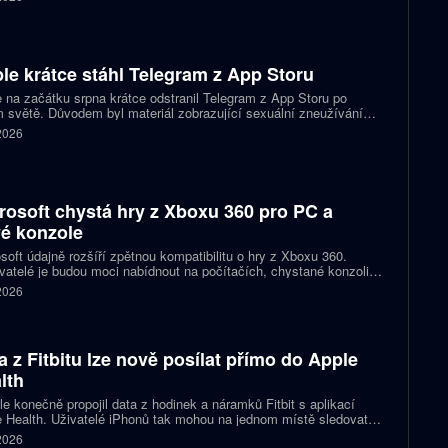
.6 Sol spolu s posuvníkem, který nastaví intenzitu přemýšlení.
le krátce stáhl Telegram z App Storu
 na začátku srpna krátce odstranil Telegram z App Storu po
 světě. Důvodem byl materiál zobrazující sexuální zneužívání
 který podle firmy sdílel jeden uživatel. Telegram účet rychle
 2026
koval a aplikace se ještě během stejného dne do obchodu vrátila.
rosoft chystá hry z Xboxu 360 pro PC a
é konzole
soft údajně rozšíří zpětnou kompatibilitu o hry z Xboxu 360.
atelé je budou moci nabídnout na počítačích, chystané konzoli
ct Helix i přenosných zařízeních. První tituly by mohly dorazit
 2026
 let 2027 a 2028.
a z Fitbitu lze nově posílat přímo do Apple
lth
e konečně propojil data z hodinek a náramků Fitbit s aplikací
 Health. Uživatelé iPhonů tak mohou na jednom místě sledovat
, cvičení, spánek i zdravotní údaje. Novinka odstraňuje omezení,
 2026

--

TASK STATEMENT => From the line with "rosoft chystá hry z Xboxu 360 pro PC a" to the final line of the listing, write out each line unchanged. Add nothing.

FINAL ANSWER =>
rosoft chystá hry z Xboxu 360 pro PC a
é konzole
soft údajně rozšíří zpětnou kompatibilitu o hry z Xboxu 360.
atelé je budou moci nabídnout na počítačích, chystané konzoli
ct Helix i přenosných zařízeních. První tituly by mohly dorazit
 2026
 let 2027 a 2028.
a z Fitbitu lze nově posílat přímo do Apple
lth
e konečně propojil data z hodinek a náramků Fitbit s aplikací
 Health. Uživatelé iPhonů tak mohou na jednom místě sledovat
, cvičení, spánek i zdravotní údaje. Novinka odstraňuje omezení,
 2026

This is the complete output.